EXCERPTED DATA:
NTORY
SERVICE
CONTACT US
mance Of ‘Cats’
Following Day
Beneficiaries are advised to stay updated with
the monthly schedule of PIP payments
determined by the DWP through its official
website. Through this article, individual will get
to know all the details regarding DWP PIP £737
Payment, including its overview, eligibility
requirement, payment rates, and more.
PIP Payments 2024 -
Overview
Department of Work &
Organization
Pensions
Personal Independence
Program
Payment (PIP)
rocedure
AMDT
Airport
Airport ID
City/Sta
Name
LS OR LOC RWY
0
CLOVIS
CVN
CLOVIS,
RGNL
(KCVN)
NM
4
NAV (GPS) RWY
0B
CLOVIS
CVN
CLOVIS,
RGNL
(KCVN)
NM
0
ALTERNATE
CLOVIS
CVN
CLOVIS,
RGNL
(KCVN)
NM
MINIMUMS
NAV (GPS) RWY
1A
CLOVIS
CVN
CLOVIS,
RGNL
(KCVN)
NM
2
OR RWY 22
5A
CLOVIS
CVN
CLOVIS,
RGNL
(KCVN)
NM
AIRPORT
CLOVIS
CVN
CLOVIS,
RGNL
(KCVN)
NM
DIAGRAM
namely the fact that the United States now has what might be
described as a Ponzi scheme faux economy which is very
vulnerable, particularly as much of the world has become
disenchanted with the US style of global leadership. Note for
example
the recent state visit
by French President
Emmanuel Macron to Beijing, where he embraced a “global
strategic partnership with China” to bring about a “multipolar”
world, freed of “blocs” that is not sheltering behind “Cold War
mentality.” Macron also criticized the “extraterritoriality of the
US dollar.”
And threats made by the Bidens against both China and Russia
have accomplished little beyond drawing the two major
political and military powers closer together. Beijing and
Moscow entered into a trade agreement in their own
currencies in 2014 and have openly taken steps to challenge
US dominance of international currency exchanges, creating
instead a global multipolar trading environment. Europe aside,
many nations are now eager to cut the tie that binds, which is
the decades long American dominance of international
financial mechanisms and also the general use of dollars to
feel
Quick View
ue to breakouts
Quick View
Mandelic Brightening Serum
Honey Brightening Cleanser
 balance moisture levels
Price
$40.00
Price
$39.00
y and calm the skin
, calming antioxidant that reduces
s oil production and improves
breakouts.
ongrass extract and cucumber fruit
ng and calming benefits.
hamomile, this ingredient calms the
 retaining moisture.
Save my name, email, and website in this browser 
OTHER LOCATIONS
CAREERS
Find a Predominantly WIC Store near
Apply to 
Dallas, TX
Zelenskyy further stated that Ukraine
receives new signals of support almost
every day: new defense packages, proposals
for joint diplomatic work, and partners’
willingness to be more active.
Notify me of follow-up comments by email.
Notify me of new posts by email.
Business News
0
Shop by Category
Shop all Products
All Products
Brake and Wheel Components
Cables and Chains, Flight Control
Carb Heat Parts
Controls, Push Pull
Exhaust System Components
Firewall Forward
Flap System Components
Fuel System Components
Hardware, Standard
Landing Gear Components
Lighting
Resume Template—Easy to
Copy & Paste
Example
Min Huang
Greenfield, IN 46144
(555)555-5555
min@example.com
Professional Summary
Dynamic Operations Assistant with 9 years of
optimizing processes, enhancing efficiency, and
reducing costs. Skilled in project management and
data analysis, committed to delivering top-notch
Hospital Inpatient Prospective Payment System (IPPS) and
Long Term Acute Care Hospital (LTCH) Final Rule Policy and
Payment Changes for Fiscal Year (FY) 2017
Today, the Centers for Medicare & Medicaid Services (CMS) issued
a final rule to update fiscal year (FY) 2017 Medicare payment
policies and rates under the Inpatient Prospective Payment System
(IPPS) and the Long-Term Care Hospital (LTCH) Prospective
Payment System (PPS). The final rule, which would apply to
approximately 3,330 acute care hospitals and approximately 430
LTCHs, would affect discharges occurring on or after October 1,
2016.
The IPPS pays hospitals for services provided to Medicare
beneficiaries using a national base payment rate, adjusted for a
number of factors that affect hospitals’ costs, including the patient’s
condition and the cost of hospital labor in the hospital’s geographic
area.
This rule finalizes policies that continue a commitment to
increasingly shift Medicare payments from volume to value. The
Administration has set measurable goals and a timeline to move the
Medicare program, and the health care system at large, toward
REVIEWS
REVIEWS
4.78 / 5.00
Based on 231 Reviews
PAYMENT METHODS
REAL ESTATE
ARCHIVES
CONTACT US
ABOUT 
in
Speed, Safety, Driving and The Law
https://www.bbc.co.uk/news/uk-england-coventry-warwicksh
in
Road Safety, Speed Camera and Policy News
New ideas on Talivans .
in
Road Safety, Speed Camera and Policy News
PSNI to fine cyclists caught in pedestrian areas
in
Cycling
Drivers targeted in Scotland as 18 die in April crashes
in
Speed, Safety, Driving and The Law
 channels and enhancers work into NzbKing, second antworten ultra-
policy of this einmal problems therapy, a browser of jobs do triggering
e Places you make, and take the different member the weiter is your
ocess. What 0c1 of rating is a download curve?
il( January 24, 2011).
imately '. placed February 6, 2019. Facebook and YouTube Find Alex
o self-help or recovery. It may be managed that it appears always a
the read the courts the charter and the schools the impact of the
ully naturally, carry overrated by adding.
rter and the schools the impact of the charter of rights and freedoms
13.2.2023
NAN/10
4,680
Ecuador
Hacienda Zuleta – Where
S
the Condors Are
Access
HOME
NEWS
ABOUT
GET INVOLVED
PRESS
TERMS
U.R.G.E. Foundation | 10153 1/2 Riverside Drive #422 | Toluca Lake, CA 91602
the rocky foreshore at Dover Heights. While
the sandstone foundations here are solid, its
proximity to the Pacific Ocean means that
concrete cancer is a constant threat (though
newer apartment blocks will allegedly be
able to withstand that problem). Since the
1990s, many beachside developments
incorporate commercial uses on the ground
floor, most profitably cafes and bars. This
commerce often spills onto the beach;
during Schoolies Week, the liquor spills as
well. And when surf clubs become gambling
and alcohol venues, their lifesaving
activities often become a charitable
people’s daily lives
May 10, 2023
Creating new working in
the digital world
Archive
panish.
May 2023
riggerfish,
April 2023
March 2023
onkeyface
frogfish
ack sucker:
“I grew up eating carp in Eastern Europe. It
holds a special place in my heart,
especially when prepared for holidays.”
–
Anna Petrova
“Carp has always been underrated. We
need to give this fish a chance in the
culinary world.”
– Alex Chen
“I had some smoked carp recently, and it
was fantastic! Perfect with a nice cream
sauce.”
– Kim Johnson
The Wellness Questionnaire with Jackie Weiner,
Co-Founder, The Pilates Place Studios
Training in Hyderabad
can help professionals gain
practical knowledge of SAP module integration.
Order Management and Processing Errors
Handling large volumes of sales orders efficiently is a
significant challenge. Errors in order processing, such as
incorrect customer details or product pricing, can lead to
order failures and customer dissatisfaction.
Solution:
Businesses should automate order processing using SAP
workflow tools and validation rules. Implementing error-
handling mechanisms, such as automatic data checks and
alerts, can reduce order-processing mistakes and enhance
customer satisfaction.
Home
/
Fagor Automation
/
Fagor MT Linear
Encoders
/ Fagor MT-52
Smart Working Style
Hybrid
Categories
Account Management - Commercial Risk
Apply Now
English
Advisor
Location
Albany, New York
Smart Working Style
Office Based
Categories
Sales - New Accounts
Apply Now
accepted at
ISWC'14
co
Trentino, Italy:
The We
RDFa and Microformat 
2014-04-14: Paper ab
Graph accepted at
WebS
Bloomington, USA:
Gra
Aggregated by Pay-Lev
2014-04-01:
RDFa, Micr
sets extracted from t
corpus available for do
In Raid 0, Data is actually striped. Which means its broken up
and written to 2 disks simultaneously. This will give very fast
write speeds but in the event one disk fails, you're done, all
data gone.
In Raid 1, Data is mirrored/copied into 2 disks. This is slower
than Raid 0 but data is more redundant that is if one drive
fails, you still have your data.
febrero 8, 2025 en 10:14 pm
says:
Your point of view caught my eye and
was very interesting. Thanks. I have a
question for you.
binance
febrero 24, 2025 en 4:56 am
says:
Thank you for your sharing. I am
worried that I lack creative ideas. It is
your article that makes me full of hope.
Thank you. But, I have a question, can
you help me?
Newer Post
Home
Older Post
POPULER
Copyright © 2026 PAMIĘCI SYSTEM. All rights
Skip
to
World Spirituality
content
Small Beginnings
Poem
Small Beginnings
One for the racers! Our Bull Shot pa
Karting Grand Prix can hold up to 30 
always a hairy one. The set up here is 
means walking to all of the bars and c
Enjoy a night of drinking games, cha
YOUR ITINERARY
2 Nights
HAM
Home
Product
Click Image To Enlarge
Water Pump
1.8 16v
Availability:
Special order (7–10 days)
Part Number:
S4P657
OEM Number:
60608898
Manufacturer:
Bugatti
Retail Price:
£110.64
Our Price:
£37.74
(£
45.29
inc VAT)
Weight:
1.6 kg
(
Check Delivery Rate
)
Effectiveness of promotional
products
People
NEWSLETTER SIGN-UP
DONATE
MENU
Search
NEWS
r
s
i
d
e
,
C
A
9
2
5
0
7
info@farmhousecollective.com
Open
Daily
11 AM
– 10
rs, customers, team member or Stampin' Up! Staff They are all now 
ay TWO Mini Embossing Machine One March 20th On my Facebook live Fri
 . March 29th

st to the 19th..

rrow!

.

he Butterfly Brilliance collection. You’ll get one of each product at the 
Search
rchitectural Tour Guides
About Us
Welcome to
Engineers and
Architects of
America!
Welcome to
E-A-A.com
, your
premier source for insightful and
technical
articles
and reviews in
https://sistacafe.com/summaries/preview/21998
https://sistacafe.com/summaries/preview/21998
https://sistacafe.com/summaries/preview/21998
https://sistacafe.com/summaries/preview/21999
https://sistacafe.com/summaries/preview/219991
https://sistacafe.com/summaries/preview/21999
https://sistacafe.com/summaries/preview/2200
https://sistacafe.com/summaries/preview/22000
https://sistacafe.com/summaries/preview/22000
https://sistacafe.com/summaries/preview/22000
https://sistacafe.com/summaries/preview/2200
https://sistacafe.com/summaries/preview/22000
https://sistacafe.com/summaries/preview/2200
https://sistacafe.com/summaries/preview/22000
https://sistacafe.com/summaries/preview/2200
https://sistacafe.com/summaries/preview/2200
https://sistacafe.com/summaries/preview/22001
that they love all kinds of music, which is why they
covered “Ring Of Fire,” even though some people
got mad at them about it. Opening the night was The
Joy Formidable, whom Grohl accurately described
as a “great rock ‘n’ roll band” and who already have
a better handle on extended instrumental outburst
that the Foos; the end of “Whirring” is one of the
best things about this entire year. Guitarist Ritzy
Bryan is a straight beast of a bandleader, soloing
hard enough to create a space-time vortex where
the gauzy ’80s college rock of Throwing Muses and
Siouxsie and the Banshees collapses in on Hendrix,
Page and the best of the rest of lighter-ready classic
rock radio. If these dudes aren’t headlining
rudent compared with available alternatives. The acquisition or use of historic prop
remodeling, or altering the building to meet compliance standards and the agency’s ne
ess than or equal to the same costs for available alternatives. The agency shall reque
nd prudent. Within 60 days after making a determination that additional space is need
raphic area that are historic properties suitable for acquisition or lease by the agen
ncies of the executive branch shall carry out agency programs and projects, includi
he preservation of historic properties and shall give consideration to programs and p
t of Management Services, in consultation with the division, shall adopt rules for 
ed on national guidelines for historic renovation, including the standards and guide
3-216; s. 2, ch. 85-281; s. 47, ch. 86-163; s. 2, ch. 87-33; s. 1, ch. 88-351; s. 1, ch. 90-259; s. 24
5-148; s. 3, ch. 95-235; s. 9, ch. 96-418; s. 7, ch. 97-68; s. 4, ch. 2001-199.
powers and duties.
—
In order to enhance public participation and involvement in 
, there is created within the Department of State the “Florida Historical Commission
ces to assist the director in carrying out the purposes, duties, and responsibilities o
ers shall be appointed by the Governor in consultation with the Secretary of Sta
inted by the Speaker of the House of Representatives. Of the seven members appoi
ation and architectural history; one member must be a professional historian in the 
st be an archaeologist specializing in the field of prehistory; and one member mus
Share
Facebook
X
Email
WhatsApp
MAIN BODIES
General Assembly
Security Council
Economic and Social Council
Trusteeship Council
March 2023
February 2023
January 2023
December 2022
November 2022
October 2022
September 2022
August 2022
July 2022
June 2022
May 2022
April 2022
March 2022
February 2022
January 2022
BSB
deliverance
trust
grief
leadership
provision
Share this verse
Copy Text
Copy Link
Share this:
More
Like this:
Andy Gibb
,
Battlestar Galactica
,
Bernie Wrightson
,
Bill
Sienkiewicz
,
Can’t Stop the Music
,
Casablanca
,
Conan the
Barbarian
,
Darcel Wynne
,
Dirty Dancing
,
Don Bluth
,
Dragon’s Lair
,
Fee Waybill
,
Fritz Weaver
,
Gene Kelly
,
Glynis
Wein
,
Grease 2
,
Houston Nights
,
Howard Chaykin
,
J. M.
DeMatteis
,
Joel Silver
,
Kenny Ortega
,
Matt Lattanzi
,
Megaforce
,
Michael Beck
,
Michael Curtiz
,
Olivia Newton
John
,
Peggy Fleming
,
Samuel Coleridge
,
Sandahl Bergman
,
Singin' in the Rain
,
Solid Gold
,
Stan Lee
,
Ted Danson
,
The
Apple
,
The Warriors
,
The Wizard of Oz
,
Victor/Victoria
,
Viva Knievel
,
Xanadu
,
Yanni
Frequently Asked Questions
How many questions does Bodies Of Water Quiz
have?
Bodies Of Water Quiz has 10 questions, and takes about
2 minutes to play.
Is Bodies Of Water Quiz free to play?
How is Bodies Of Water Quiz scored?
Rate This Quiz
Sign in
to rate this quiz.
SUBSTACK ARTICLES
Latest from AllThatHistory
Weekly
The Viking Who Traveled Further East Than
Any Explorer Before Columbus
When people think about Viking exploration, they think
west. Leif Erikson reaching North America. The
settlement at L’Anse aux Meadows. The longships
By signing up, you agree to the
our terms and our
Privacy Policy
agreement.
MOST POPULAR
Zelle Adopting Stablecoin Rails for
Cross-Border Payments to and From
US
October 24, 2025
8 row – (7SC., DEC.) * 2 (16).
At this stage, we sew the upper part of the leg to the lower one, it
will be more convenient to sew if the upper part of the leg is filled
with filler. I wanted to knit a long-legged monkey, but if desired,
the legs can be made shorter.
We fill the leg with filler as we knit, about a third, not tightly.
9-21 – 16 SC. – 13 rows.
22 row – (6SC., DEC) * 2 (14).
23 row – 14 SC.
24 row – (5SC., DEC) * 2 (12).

WHAT YOU NEED TO DO:
Begin at the first line of the records above and quote every line verbatim through the one that contains "to know all".

TASK RESULT:
NTORY
SERVICE
CONTACT US
mance Of ‘Cats’
Following Day
Beneficiaries are advised to stay updated with
the monthly schedule of PIP payments
determined by the DWP through its official
website. Through this article, individual will get
to know all the details regarding DWP PIP £737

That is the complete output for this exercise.